Bahasa Kutai pada umumnya hidup dan berkembang dalam bentuk tuturan (lisan), termasuk dalam seni sastra berbentuk pantun. Sangat sedikit bukti-bukti tertulis yang bisa dijadikan sumber rujukan sejarah terkait dengan bahasa ini. Beberapa sumber tertulis peninggalan kerajaan Kutai umumnya berbahasa Melayu dengan menggunakan aksara Jawa.
Hari ini, bahasa Kutai mengenal beberapa dialek. Di antara banyak dialek yang digunakan masyarakat Kutai, tiga yang paling luas dikenal orang adalah dialek Tenggarong, dialek Kota Bangun, dan dialek Muara Anclong.
Selain tiga dialek tersebut, masih bisa diurutkan banyak sekali dialek yang berkembang di tengah masyarakat Kutai, seperti dialek Sengata, dialek Muara Muntai, dan dialek Muara Kaman.
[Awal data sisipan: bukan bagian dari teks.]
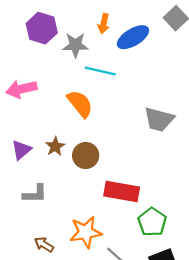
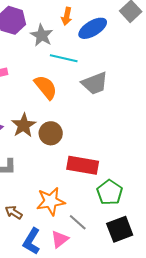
gray star: (75, 45) -> (42, 35), turned 30
gray trapezoid: (159, 119) -> (95, 83), moved, turned -36
brown star: (55, 146) -> (24, 125), size x1.4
Dialek-dialek ini terus berkembang diikuti dengan perbedaan morfologi dan peristialahan untuk setiap kata antara satu dan yang lainnya
Berdasarkan Ethnologue, bahasa Kutai hari ini terbagi menjadi dua, yakni Bahasa Melayu Kutai Kota Bangun ( dengan kode bahasa “mqg”), dan Bahasa Melayu Kutai Tenggarong (dengan kode bahasa “vkt”), yang dituturkan di Tenggarong, Loa Janan, Loa Kulu, Muara Kaman, Muara Pahu, Anggana.
Sejalan dengan perkembangannya, bahasa Melayu yang dituturkan masyarakat Kutai mengelami sejumlah perubahan. Salah satunya adalah pola perubahan “a” menjadi “e”, seperti yang tergambar dari perbandingan berikut:
Melayu Kutai : Mandi=Mendi, Jalan=Jelan, Darah=Derah, Balian=Belian
Bahasa Kutai Hari Ini
Seperti bahasa daerah lainnya, bahasa Kutai hari ini diajarkan sebagai muatan lokal di sekolah-sekolah di wilayah Kalimantan Timur. Namun Bahasa Kutai ternyata memang tidak se-populer Kerajaan Kutai.
Tak ubahnya bahasa daerah lainnya, intensitas penggunaan bahasa Kutai dalam kehidupan sehari-hari warga Kutai semakin berkurang, terutama di kalangan muda-mudi.